I posted this comment on this Wired article today:
It’s clear that people still don’t get the potential of augmented reality. The fact that the media keeps comparing it to Oculus indicates that they don’t get it either. The use cases for AR and VR are entirely divergent. Oculus will be all about immersive movies and gaming while AR is about the overlay of images and information on the real world. What Magic Leap promises to do that Glass cannot is provide 3D imagery that interacts with one’s surroundings and obey the physics of those surroundings. Note how the elephant GIF depicts a technological sensory awareness of the hands as a surface on which the elephant can stand. That’s REALLY hard to do and is the holy grail of AR (along with finding a form factor for spectacles that people will embrace). Once you nail this, AR becomes a hands-free medium for executing guided tasks, presenting information about objects, people and places in the field of view, gaming and… yes, advertising.

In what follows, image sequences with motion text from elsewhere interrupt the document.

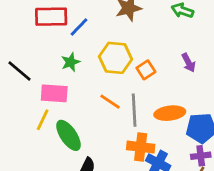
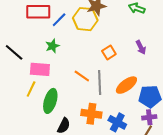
yellow hexagon: (115, 58) -> (85, 19), moved
orange ellipse: (170, 113) -> (126, 85), turned -30
green ellipse: (68, 135) -> (50, 101), turned 50
orange cross: (141, 147) -> (91, 114), moved

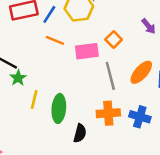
green star: (52, 46) -> (18, 78), moved
pink rectangle: (40, 69) -> (87, 51), moved
orange line: (82, 76) -> (55, 40), moved

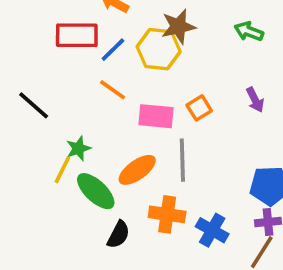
orange ellipse: (141, 72) -> (137, 170), moved
green star: (18, 78) -> (78, 148), moved
green ellipse: (59, 108) -> (96, 191), turned -64

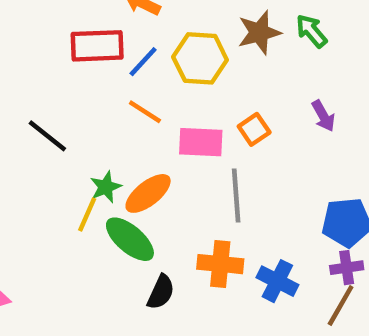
brown star: (178, 26) -> (259, 33), moved
green arrow: (249, 31) -> (311, 31), turned 32
orange ellipse: (137, 170) -> (148, 193), moved

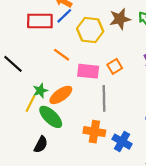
blue line: (143, 62) -> (64, 16), moved
black semicircle: (161, 292) -> (41, 145), moved

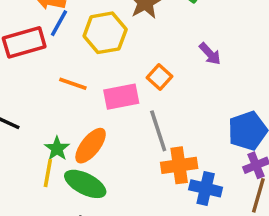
orange cross: (94, 132) -> (179, 165), moved

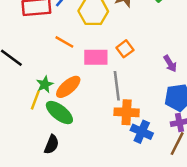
purple arrow: (210, 54) -> (170, 64), moved

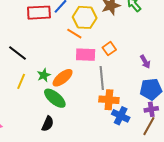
orange line: (64, 42) -> (74, 34), moved
yellow line: (35, 100) -> (21, 81), moved

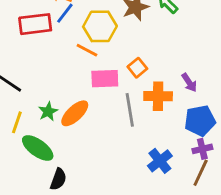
green ellipse: (55, 98) -> (38, 148), moved
orange cross: (109, 100) -> (158, 96), moved
blue cross: (121, 116) -> (160, 161), turned 30

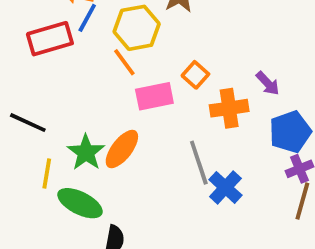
orange line: (87, 50) -> (124, 62), turned 35
gray line: (130, 110) -> (199, 163), moved
green star: (48, 112) -> (86, 152), size x1.4
blue cross: (160, 161) -> (225, 187), moved

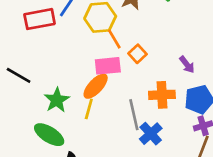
orange line: (124, 62) -> (114, 39), moved
orange cross: (229, 108) -> (162, 95), moved
orange ellipse: (122, 149) -> (96, 86), moved
yellow line: (47, 174) -> (89, 109), moved

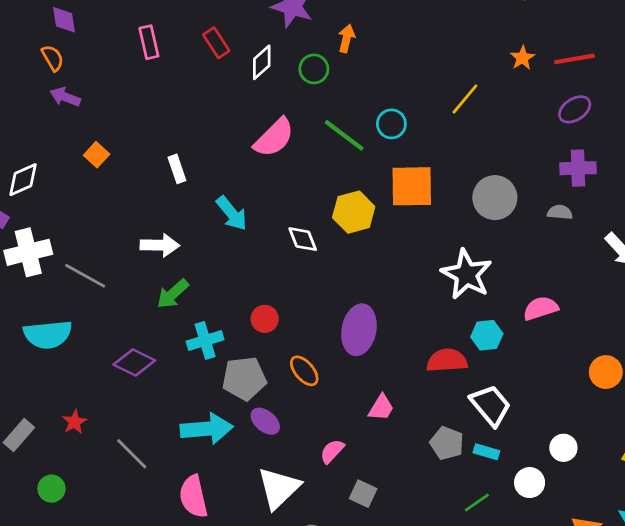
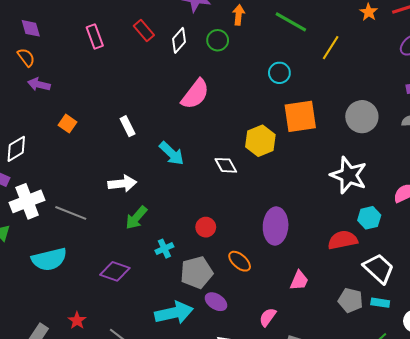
green line: (344, 135) -> (291, 22), moved
cyan cross: (205, 340) -> (164, 249), size x0.7

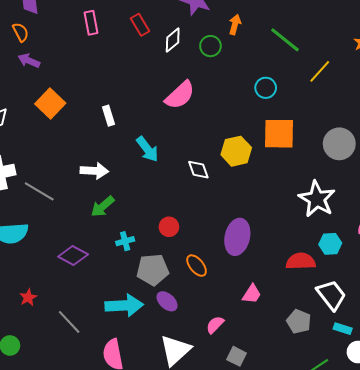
orange square: (67, 124) -> (50, 103), size x1.6
cyan rectangle: (380, 303) -> (343, 329), moved

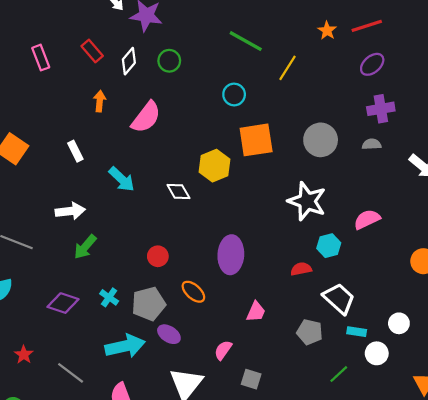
orange arrow: (235, 25) -> (100, 101), moved
cyan cross: (125, 241) -> (109, 297), moved, turned -30
red semicircle: (301, 261) -> (301, 269), size x0.7

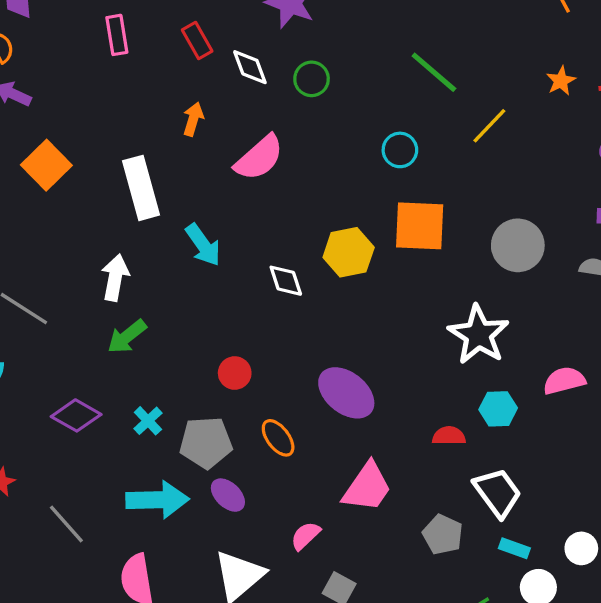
white diamond: (129, 61) -> (250, 67), turned -72
white rectangle: (75, 151) -> (141, 188), size x1.8
white arrow: (70, 211) -> (115, 278), turned -84
purple ellipse: (231, 255) -> (346, 393), turned -66
pink trapezoid: (256, 312) -> (367, 487), size x1.6

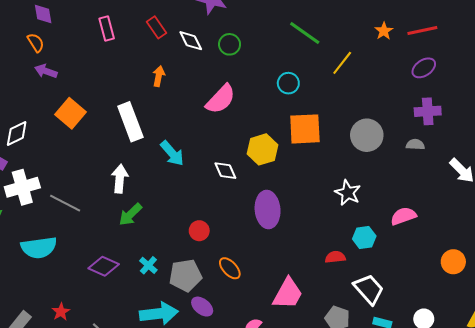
pink semicircle: (259, 158) -> (221, 99), moved
white star: (478, 335) -> (348, 193), size x0.7
purple ellipse: (346, 393) -> (268, 209), moved, turned 52

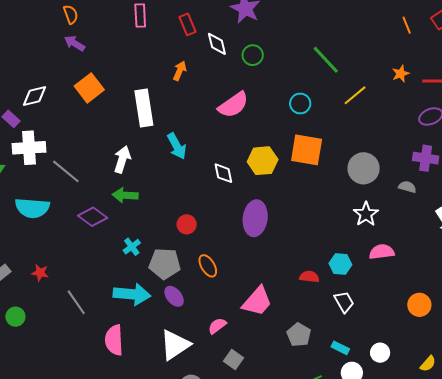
white star: (348, 193) -> (366, 214), moved
green arrow: (130, 214) -> (125, 195), turned 35
purple diamond: (104, 266) -> (93, 217), moved
white trapezoid: (369, 289) -> (344, 302), moved, size x0.7
red star: (61, 312) -> (40, 273), turned 30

So Google’s interest is understandable. I believe that the venture firms like Andreessen Horowitz and Kleiner Perkins are the ones who “never want to be more than a phone call away from the Next Big Thing” which explains their interest. Qualcomm has been engaged in AR for several years now, ostensibly to promote their Snapdragon mobile chips into which they are building the capability to perform the aforementioned 3D recognition and overlay in concert with their Vuforia AR platform http://bit.ly/1ylweFM. The part I haven’t quite grasped is Legendary Pictures’ interest. Are they looking to get into alternative adjuncts to their film releases or in on the ground floor of a new form of AR entertainment where characters interact with the user and their surroundings?